* [Task item]
Take the whole listing and reproduce it exactly, pictures excepted.

** Records provided follows **

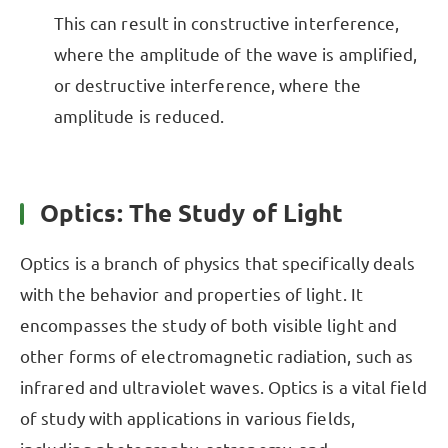
This can result in constructive interference,
where the amplitude of the wave is amplified,
or destructive interference, where the
amplitude is reduced.
Optics: The Study of Light
Optics is a branch of physics that specifically deals
with the behavior and properties of light. It
encompasses the study of both visible light and
other forms of electromagnetic radiation, such as
infrared and ultraviolet waves. Optics is a vital field
of study with applications in various fields,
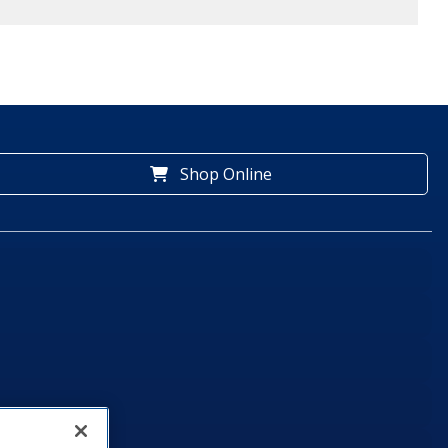
Shop Online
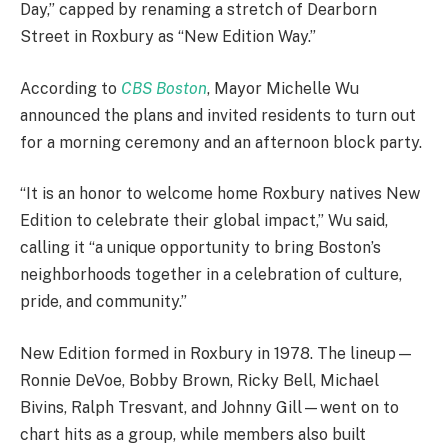
Day,” capped by renaming a stretch of Dearborn
Street in Roxbury as “New Edition Way.”
According to
CBS Boston
, Mayor Michelle Wu
announced the plans and invited residents to turn out
for a morning ceremony and an afternoon block party.
“It is an honor to welcome home Roxbury natives New
Edition to celebrate their global impact,” Wu said,
calling it “a unique opportunity to bring Boston’s
neighborhoods together in a celebration of culture,
pride, and community.”
New Edition formed in Roxbury in 1978. The lineup—
Ronnie DeVoe, Bobby Brown, Ricky Bell, Michael
Bivins, Ralph Tresvant, and Johnny Gill—went on to
chart hits as a group, while members also built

** End of Records provided **

* [Solution for this exercise]
This can result in constructive interference,
where the amplitude of the wave is amplified,
or destructive interference, where the
amplitude is reduced.
Optics: The Study of Light
Optics is a branch of physics that specifically deals
with the behavior and properties of light. It
encompasses the study of both visible light and
other forms of electromagnetic radiation, such as
infrared and ultraviolet waves. Optics is a vital field
of study with applications in various fields,
Shop Online
Day,” capped by renaming a stretch of Dearborn
Street in Roxbury as “New Edition Way.”
According to
CBS Boston
, Mayor Michelle Wu
announced the plans and invited residents to turn out
for a morning ceremony and an afternoon block party.
“It is an honor to welcome home Roxbury natives New
Edition to celebrate their global impact,” Wu said,
calling it “a unique opportunity to bring Boston’s
neighborhoods together in a celebration of culture,
pride, and community.”
New Edition formed in Roxbury in 1978. The lineup—
Ronnie DeVoe, Bobby Brown, Ricky Bell, Michael
Bivins, Ralph Tresvant, and Johnny Gill—went on to
chart hits as a group, while members also built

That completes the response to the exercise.